People working on the practice of separating baby chickens by gender probably get lots of Google hits as well.
When I was an editor at a particular journal we once got a submission that ran afoul of the submission system’s spam filter – it turned out that one of the figures associated with the main technique – which was circumcision – was the culprit.
Eva, I have no idea what you’re talking about. Is this a Dutch joke?
Wow, Jenny–did the spam filter pick up the image itself or the figure legend?
clicketyclick
Not really a juxtaposition, but this company is worth mentioning.
Or this journal.
That journal’s abbreviated title expresses accurately what most non-biochemists think about biochemists.
I have also heard people express considerable surprise, on an analogy basis, that there isn’t an Analytical Pharmacology.
I’m certain I’ve heard this story (about the C. elegans paper) before…
I was going to mention Analtech too, but Ken beat me to it. Ah well.
What an overwhelming reponse!
I used to think I am the only one who can think and write stuff like this Indecent Vocabulary of Science
Now I realise how unique I am.. (Just like anyone else)
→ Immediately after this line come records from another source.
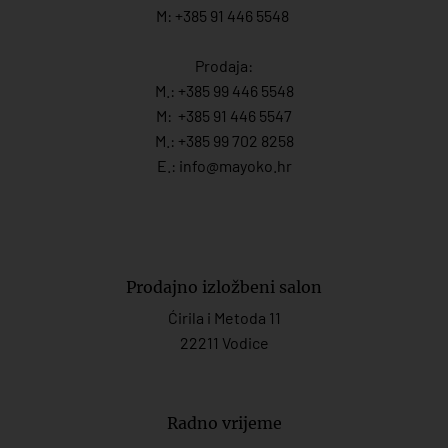
M: +385 91 446 5548
Prodaja:
M.:
+385 99 446 5548
M:
+385 91 446 554
7
M.:
+385 99 702 8258
E.:
info@mayoko.
hr
Prodajno izložbeni salon
Ćirila i Metoda 11
22211 Vodice
Radno vrijeme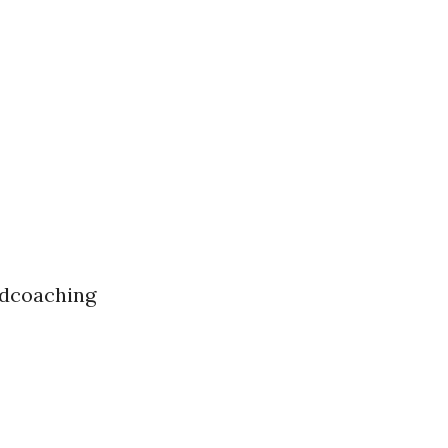
dcoaching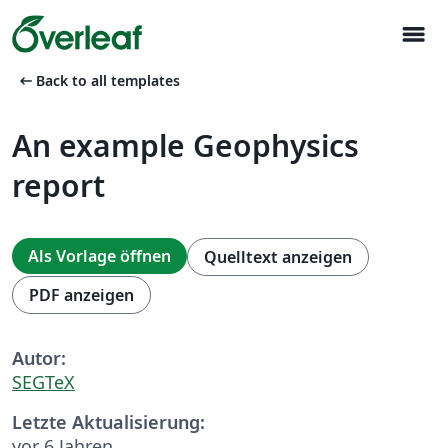
menu
arrow_left_alt
Back to all templates
An example Geophysics
report
Als Vorlage öffnen
Quelltext anzeigen
PDF anzeigen
Autor:
SEGTeX
Letzte Aktualisierung:
vor 6 Jahren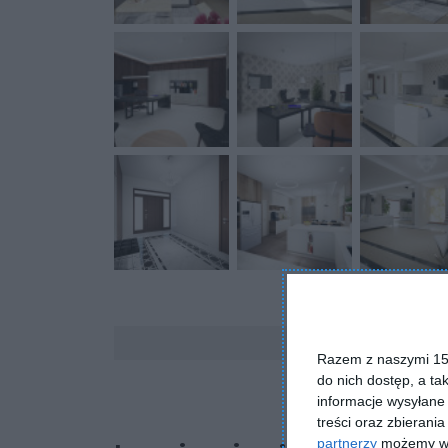
Komentarze
Razem z naszymi 153
do nich dostęp, a ta
informacje wysyłane 
treści oraz zbierania
partnerzy
możemy wyk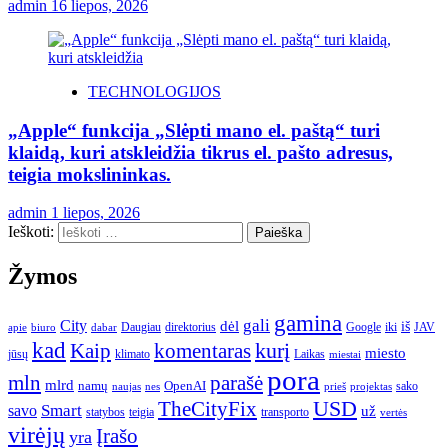
admin
16 liepos, 2026
TECHNOLOGIJOS
„Apple“ funkcija „Slėpti mano el. paštą“ turi
klaidą, kuri atskleidžia tikrus el. pašto adresus,
teigia mokslininkas.
admin
1 liepos, 2026
Ieškoti:
Žymos
gamina
gali
City
dėl
iš
Daugiau
direktorius
Google
iki
JAV
apie
biuro
dabar
kad
kurį
Kaip
komentaras
miesto
jūsų
klimato
Laikas
miestai
pora
mln
parašė
mlrd
namų
OpenAI
sako
projektas
naujas
nes
prieš
USD
TheCityFix
Smart
savo
už
statybos
teigia
transporto
vertės
virėjų
Įrašo
yra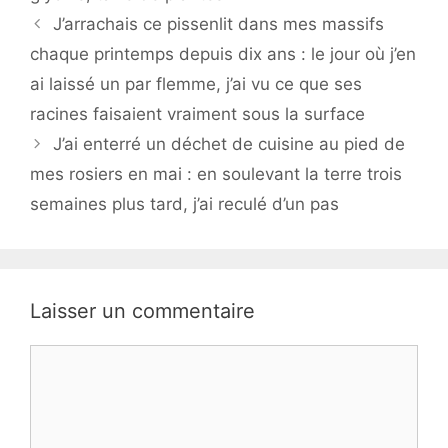
J’arrachais ce pissenlit dans mes massifs
chaque printemps depuis dix ans : le jour où j’en
ai laissé un par flemme, j’ai vu ce que ses
racines faisaient vraiment sous la surface
J’ai enterré un déchet de cuisine au pied de
mes rosiers en mai : en soulevant la terre trois
semaines plus tard, j’ai reculé d’un pas
Laisser un commentaire
Commentaire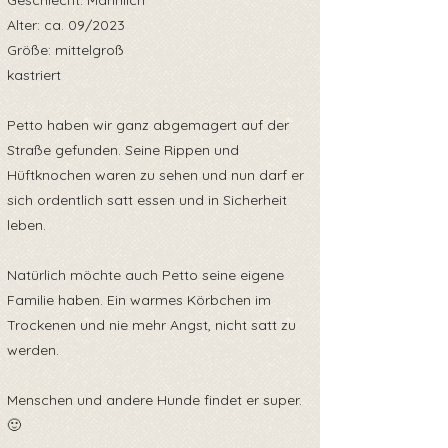
Geschlecht: Männlich
Alter: ca. 09/2023
Größe: mittelgroß
kastriert
Petto haben wir ganz abgemagert auf der
Straße gefunden. Seine Rippen und
Hüftknochen waren zu sehen und nun darf er
sich ordentlich satt essen und in Sicherheit
leben.
Natürlich möchte auch Petto seine eigene
Familie haben. Ein warmes Körbchen im
Trockenen und nie mehr Angst, nicht satt zu
werden.
Menschen und andere Hunde findet er super.
🙂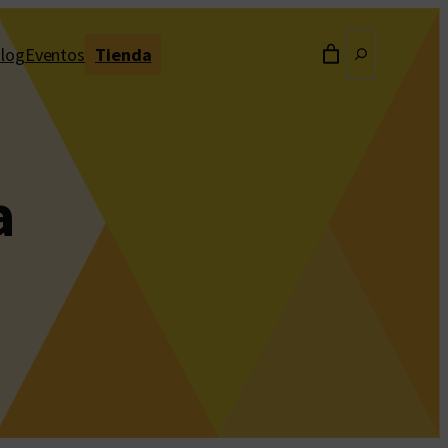
Buscar
log
Eventos
Tienda
a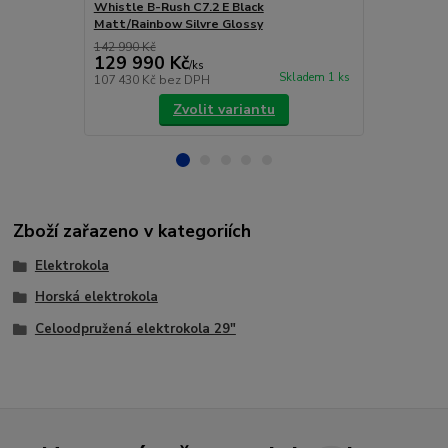
Whistle B-Rush C7.2 E Black
Whistle B-R
Matt/Rainbow Silvre Glossy
Glossy
142 990 Kč
141 990 Kč
129 990 Kč
129 990
/
ks
Skladem 1 ks
107 430 Kč
bez DPH
107 430 Kč
b
Zvolit variantu
Zboží zařazeno v kategoriích
Elektrokola
Horská elektrokola
Celoodpružená elektrokola 29"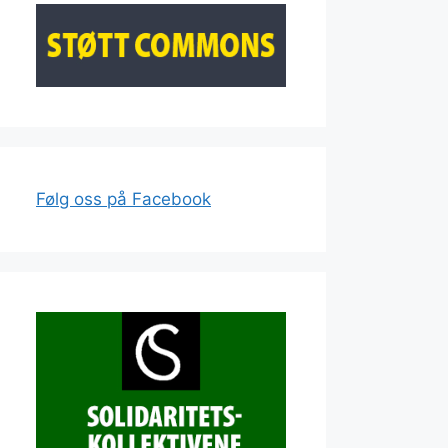
Følg oss på Facebook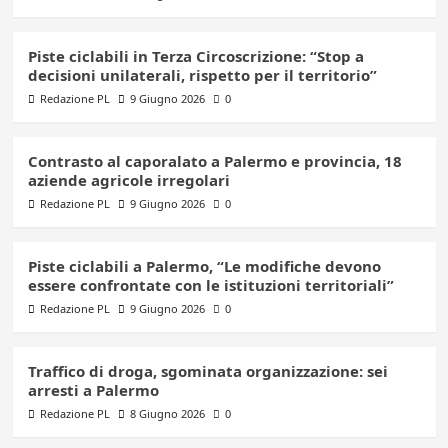
Piste ciclabili in Terza Circoscrizione: “Stop a
decisioni unilaterali, rispetto per il territorio”
Redazione PL
9 Giugno 2026
0
Contrasto al caporalato a Palermo e provincia, 18
aziende agricole irregolari
Redazione PL
9 Giugno 2026
0
Piste ciclabili a Palermo, “Le modifiche devono
essere confrontate con le istituzioni territoriali”
Redazione PL
9 Giugno 2026
0
Traffico di droga, sgominata organizzazione: sei
arresti a Palermo
Redazione PL
8 Giugno 2026
0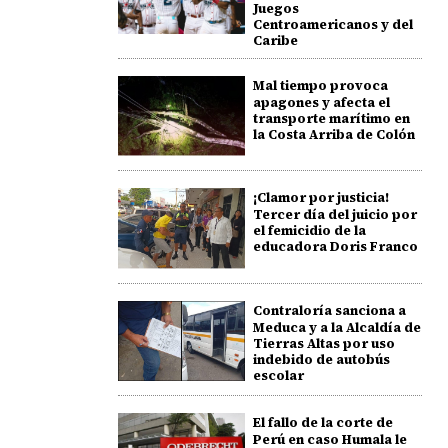
Juegos
Centroamericanos y del
Caribe
Mal tiempo provoca
apagones y afecta el
transporte marítimo en
la Costa Arriba de Colón
¡Clamor por justicia!
Tercer día del juicio por
el femicidio de la
educadora Doris Franco
Contraloría sanciona a
Meduca y a la Alcaldía de
Tierras Altas por uso
indebido de autobús
escolar
El fallo de la corte de
Perú en caso Humala le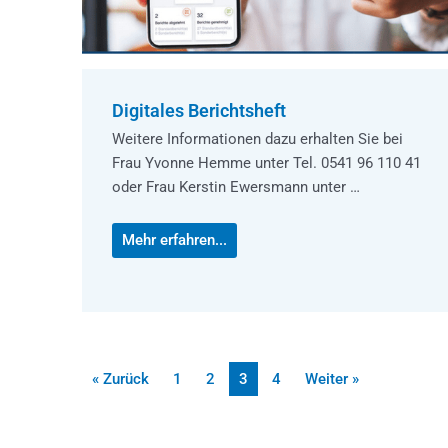
Digitales Berichtsheft
Weitere Informationen dazu erhalten Sie bei
Frau Yvonne Hemme unter Tel. 0541 96 110 41
oder Frau Kerstin Ewersmann unter …
Mehr erfahren...
« Zurück
1
2
3
4
Weiter »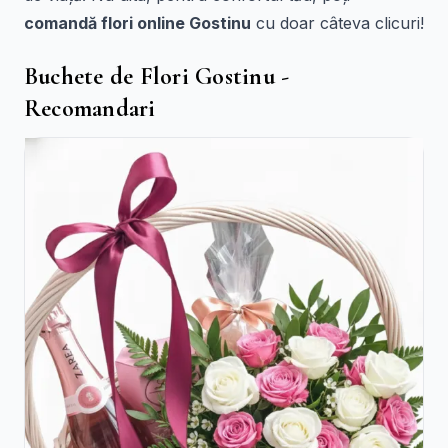
comandă flori online Gostinu
cu doar câteva clicuri!
Buchete de Flori Gostinu -
Recomandari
(iQuote from My Quotepedia– ‘A PhD is a cruel way of science to make more PhD’s’ )
This reminds me of those top ten unintentionally funny URLs lists.
Hah! Splendid, Cath!
According to a newspaper article a few years ago an ornithologist web-site got a lot of hits when they talked about all the Parus major that could be seen in the region.
I can believe that. There’s Phalacrocorax aristoteliss around here.